TASK DESCRIPTION:
Set down, exactly, every line from the top of the listing through the one holding "In de film Central".

EXTRACTED INFORMATION:
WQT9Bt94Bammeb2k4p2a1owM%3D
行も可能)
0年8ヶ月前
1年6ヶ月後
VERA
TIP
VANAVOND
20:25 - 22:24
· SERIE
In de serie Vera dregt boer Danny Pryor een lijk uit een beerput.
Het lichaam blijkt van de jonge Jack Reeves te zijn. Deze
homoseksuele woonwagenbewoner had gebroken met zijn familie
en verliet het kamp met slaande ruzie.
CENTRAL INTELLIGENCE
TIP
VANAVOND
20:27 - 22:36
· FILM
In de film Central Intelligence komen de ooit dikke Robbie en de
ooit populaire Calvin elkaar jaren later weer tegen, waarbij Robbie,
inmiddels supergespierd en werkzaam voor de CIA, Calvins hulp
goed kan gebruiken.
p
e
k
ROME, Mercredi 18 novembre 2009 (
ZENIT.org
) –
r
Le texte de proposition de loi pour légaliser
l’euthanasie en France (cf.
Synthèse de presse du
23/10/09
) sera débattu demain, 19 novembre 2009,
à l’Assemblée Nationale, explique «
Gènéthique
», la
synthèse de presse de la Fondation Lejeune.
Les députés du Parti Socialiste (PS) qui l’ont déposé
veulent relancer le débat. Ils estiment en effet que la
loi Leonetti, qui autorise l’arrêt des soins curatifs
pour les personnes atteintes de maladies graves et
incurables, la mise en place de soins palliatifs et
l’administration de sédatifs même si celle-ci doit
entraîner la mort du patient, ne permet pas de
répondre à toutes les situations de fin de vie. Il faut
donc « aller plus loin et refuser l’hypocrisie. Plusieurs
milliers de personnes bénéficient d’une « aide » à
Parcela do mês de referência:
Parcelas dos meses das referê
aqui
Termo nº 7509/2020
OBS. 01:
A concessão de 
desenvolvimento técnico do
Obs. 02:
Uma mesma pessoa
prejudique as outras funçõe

WRITTEN SOLUTION:
WQT9Bt94Bammeb2k4p2a1owM%3D
行も可能)
0年8ヶ月前
1年6ヶ月後
VERA
TIP
VANAVOND
20:25 - 22:24
· SERIE
In de serie Vera dregt boer Danny Pryor een lijk uit een beerput.
Het lichaam blijkt van de jonge Jack Reeves te zijn. Deze
homoseksuele woonwagenbewoner had gebroken met zijn familie
en verliet het kamp met slaande ruzie.
CENTRAL INTELLIGENCE
TIP
VANAVOND
20:27 - 22:36
· FILM
In de film Central Intelligence komen de ooit dikke Robbie en de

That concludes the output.